George Masrieh's little food shop and roadside restaurant is on the main market street, just up from Manger Square. He says the town has been through very difficult times during the recent Israeli occupation and curfew. "You had to stay in house for more than 15 hours [at a time]. You can't go outside," he said. "Our children can't go to school. We only opened our shop for three to four hours daily."
Mr. Masrieh says he hopes now things will be better, but he has his doubts. He points to the shoppers walking by and says, they just look, they don't buy.
Switching to Arabic, Mr. Masrieh says the Israeli withdrawal from Bethlehem and surrounding villages doesn't help all that much.
He says the Israelis are still not issuing work permits for Palestinians and so he says people just get poorer. And, he says there is still no real freedom of movement. I've been to Brazil several times, he says, but I can't go to Jerusalem, which is just down the road. Is this going to get us any closer to independence or our own state? I don't think so, he adds.
Those sentiments are echoed by other Bethlehem residents who say the Israeli withdrawal is a public relations ploy - designed to make Israel look better in the eyes of the international community, especially the United States.
Daoud el-Zeir is a member of the Palestinian Legislative Council. He says this withdrawal agreement was a bad idea. He says all the Israelis have really done is to pull out from the center of Bethlehem to outside the town. People still cannot move about freely, he says, at least not very far.
Daoud el Zeir says all previous peace negotiations were aimed at Israel's withdrawal from the land it took after the last Arab-Israeli war. That is still the Palestinian demand and he argues that to accept anything less even on an interim basis is a bad idea. He says the Palestinian Authority made a bad mistake accepting the Israeli withdrawal from Bethlehem.
Israeli officials have said the recent incursions into Palestinian areas were necessary to crack down on militants and to curb attacks against Israelis. Those same officials say Israeli troops will pull out if and when the Palestinians can take over security and curb the militants. And, Bethlehem has turned into a test case.

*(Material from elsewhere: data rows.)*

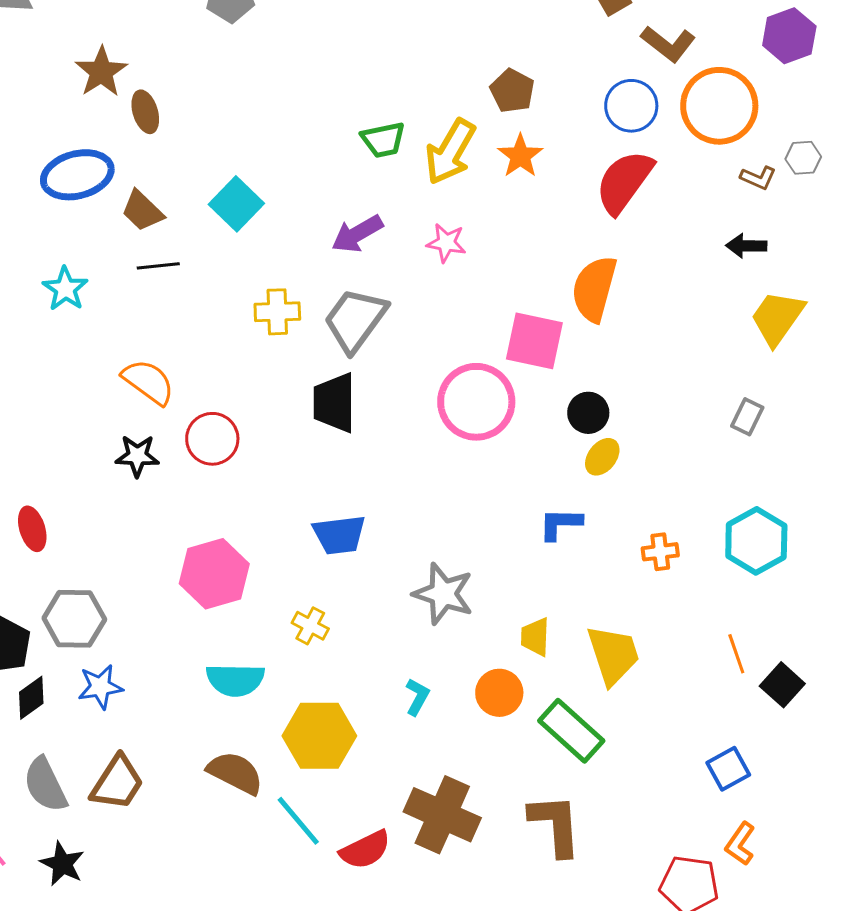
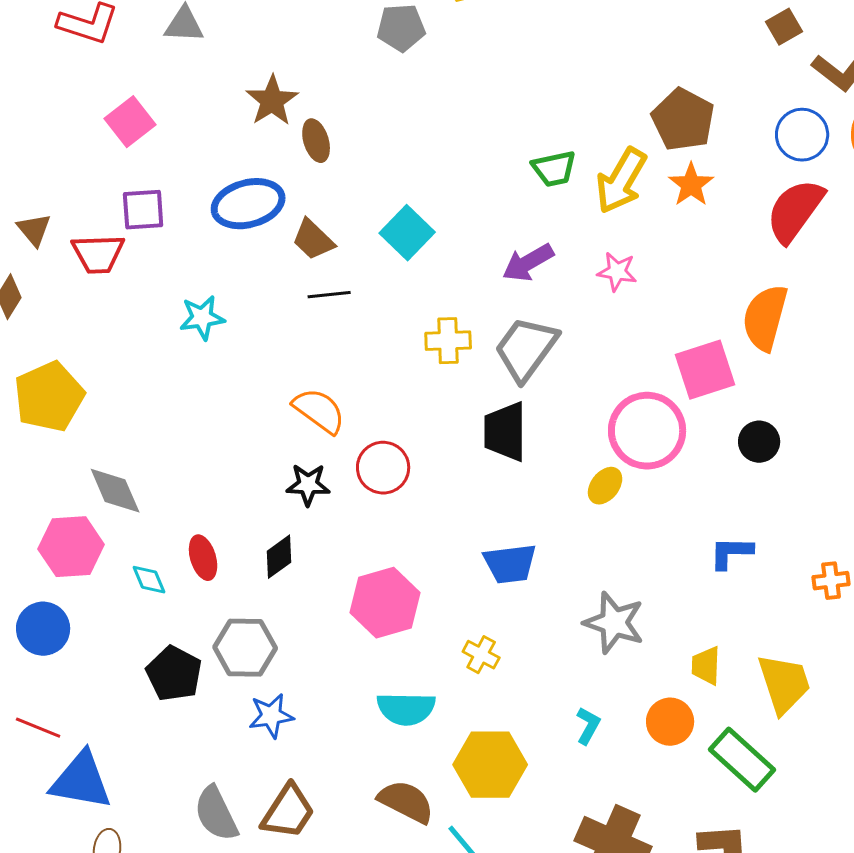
brown pentagon: (512, 91) -> (683, 120), size x1.4
cyan star: (65, 289) -> (202, 318), moved, turned 30
pink square: (534, 341) -> (705, 370), turned -30
yellow ellipse: (602, 457) -> (605, 486), moved
black diamond: (31, 698) -> (279, 557), moved

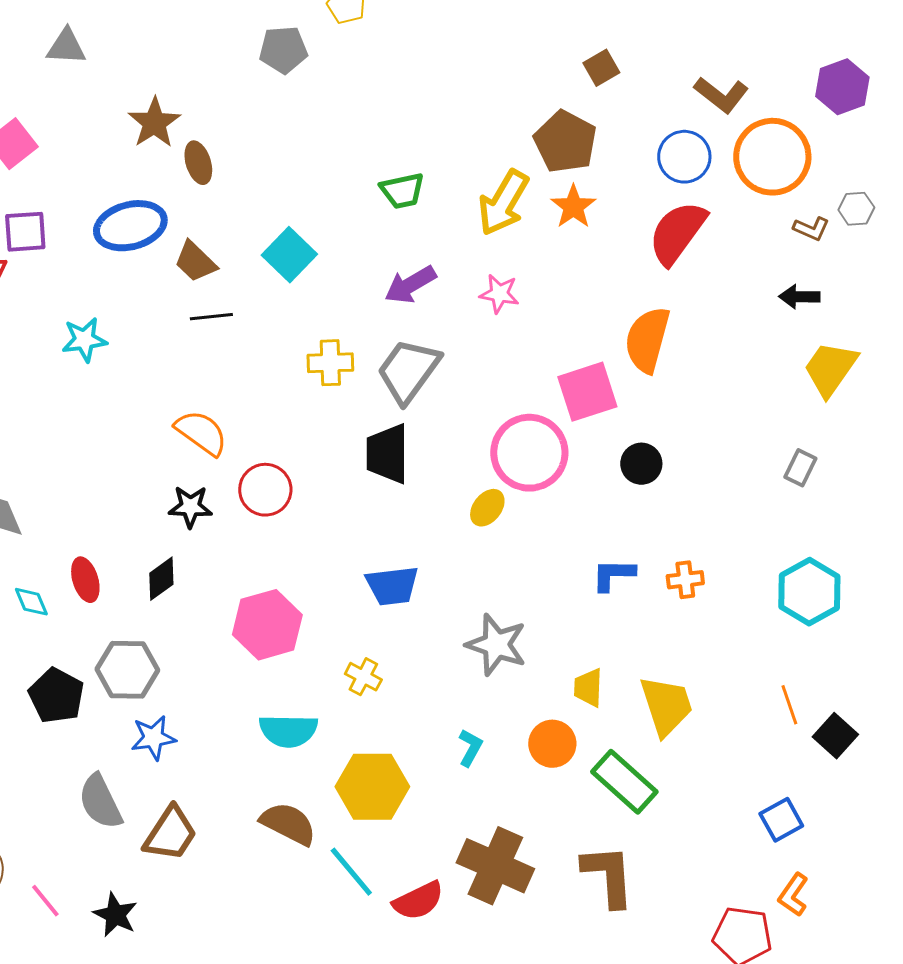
brown square: (784, 27) -> (601, 68), moved
green trapezoid: (554, 169) -> (402, 191), moved
orange cross: (831, 581) -> (685, 580), moved
gray semicircle: (216, 814) -> (100, 802), moved

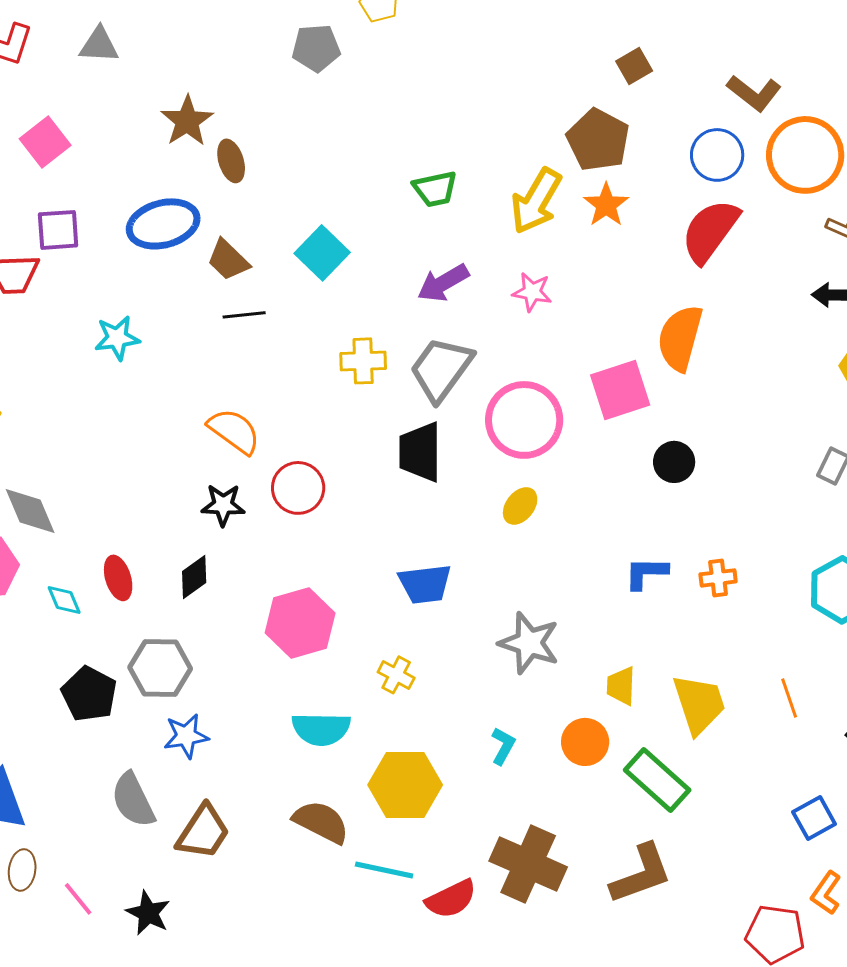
pink circle: (529, 453) -> (524, 420), moved
orange line: (789, 705) -> (789, 698), moved
cyan line: (351, 872) -> (384, 870), turned -38
brown L-shape: (608, 876) -> (641, 874), turned 74

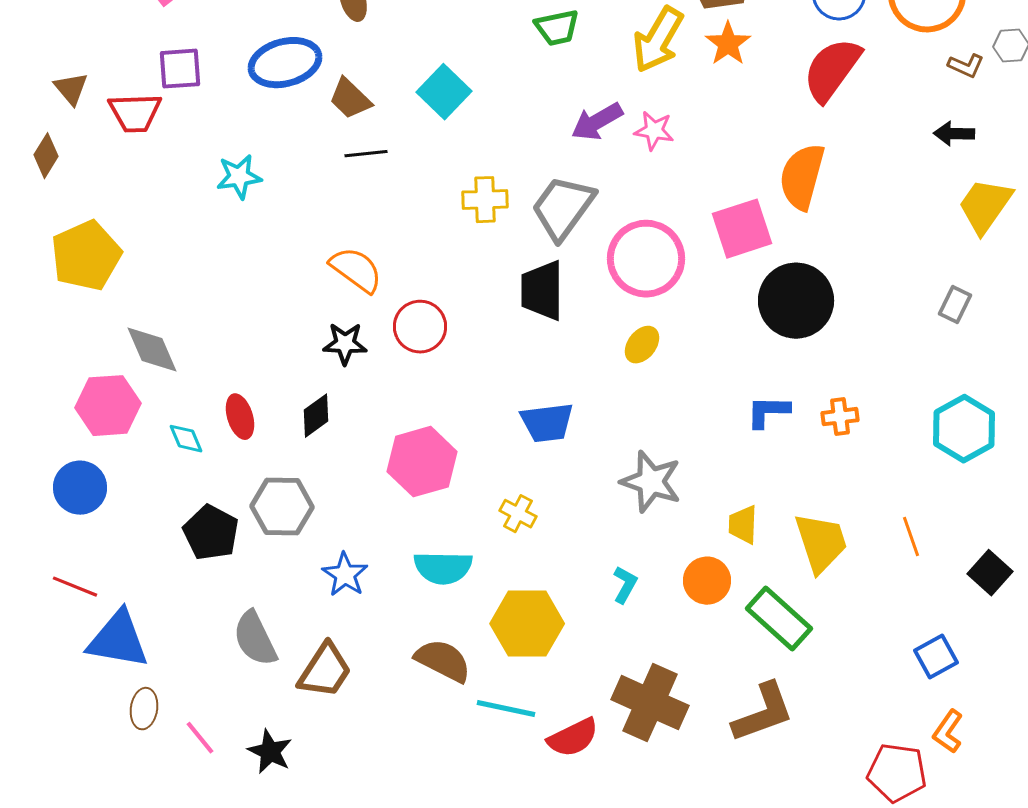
purple arrow: (443, 283) -> (597, 122), moved
black circle: (674, 462) -> (796, 301), size x1.8
blue star: (186, 736) -> (345, 575), moved, turned -30

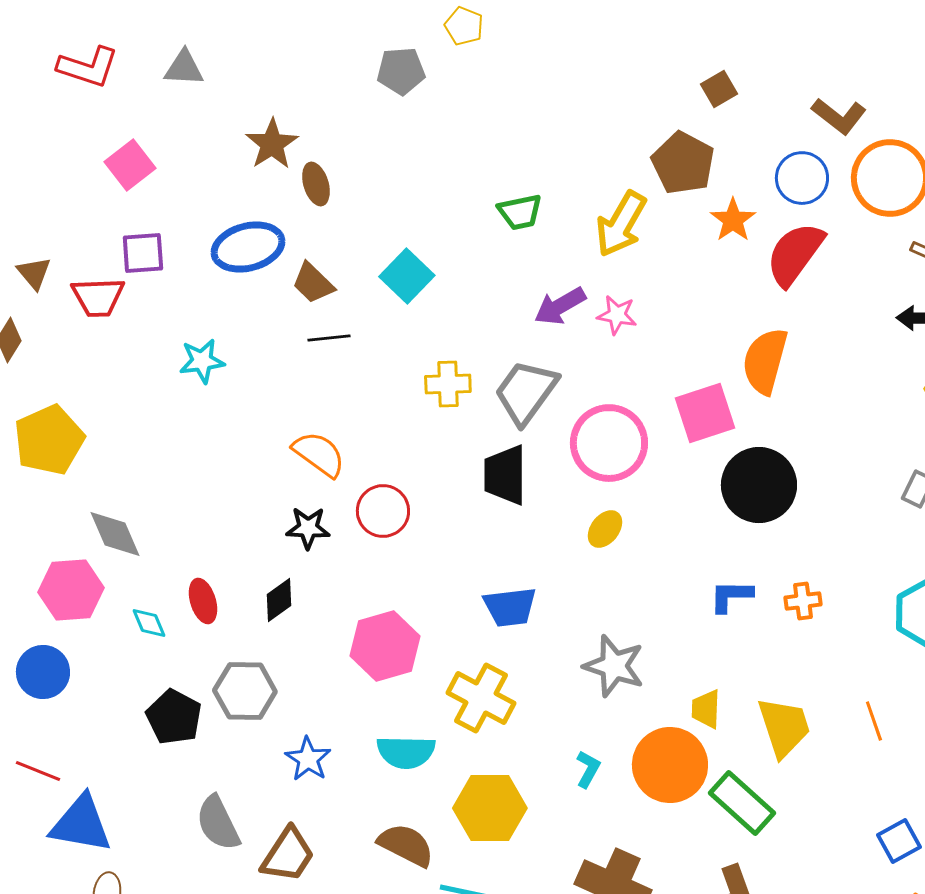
orange star: (728, 44) -> (733, 220), moved
yellow cross: (518, 514) -> (481, 698), size x1.8
orange circle: (707, 581) -> (670, 765), size x1.6

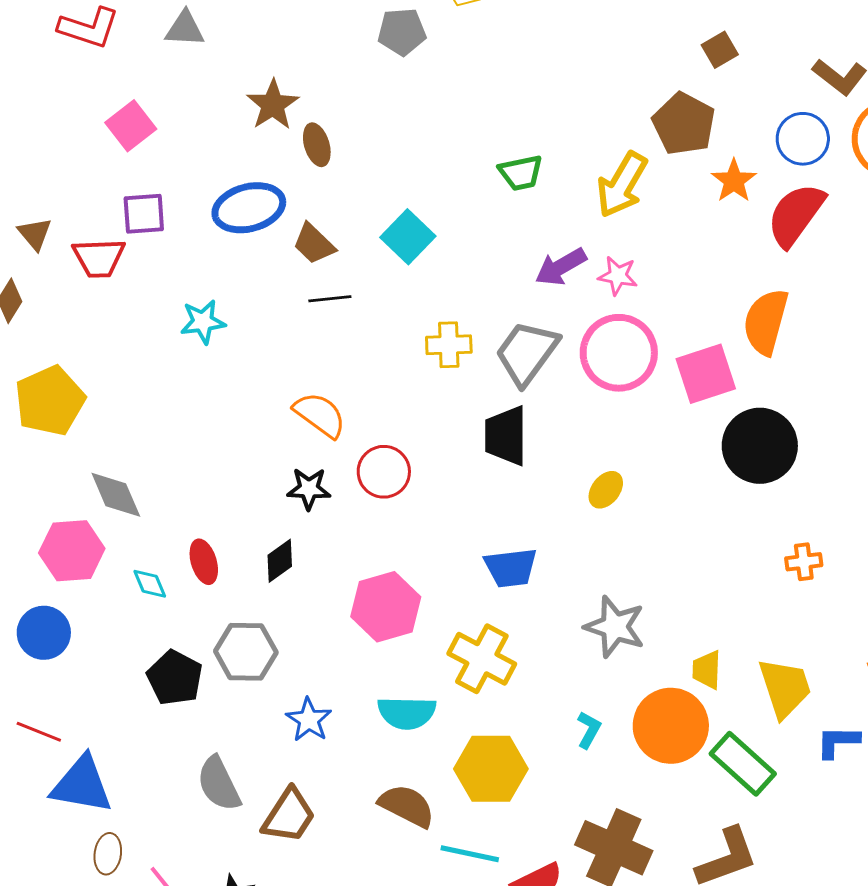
pink circle: (609, 443) -> (619, 353), moved
blue L-shape: (731, 596) -> (838, 742), moved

No one knows that better than Captain Ala-edin Hosni, chief of police of Bethlehem district. In a conversation in his modest office on Manger Square, he says his men will do their best to maintain security. He says knows that part of their job is to curb any militant activity. But, none of this is easy.
Captain Hosni says his men have neither the means of communication nor transport. The Israelis totally destroyed the infrastructure, he says. So, his men rely on foot patrols and private cars to get around and often on their own mobile phones to communicate. Captain Hosni likens his job to being thrown into deep water with one's hands tied and then being told to swim.
Despite these complaints, the people of Bethlehem seem to be breathing a bit easier, and are more relaxed as they go about their business. But, people talk of just getting by, of somehow finding enough money to send their children to school as the new term begins. No one talks of the grand hopes once embodied in the Bethlehem Center for Peace which now sits unused in Manger Square - a bleak reminder of what many here feel is a disappearing dream.